* **Task description**:
For each line below with the word "오리지널", write out a copy.

* **Available data**:
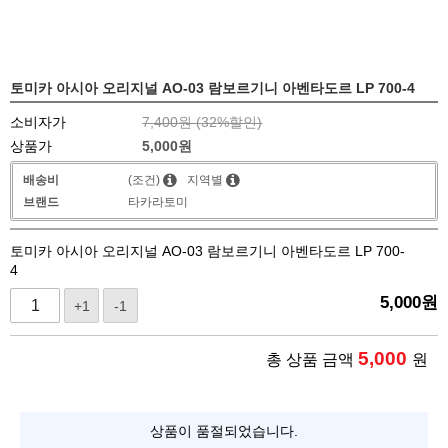
토미카 아시아 오리지널 AO-03 람보르기니 아벤타도르 LP 700-4
소비자가
7,400원 (
32
%할인)
상품가
5,000
원
배송비
(조건)
지역별
브랜드
타카라토미
토미카 아시아 오리지널 AO-03 람보르기니 아벤타도르 LP 700-
4
5,000
원
+1
-1
5,000
총 상품 금액
원
상품이 품절되었습니다.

* **Reply to the exercise**:
토미카 아시아 오리지널 AO-03 람보르기니 아벤타도르 LP 700-4
토미카 아시아 오리지널 AO-03 람보르기니 아벤타도르 LP 700-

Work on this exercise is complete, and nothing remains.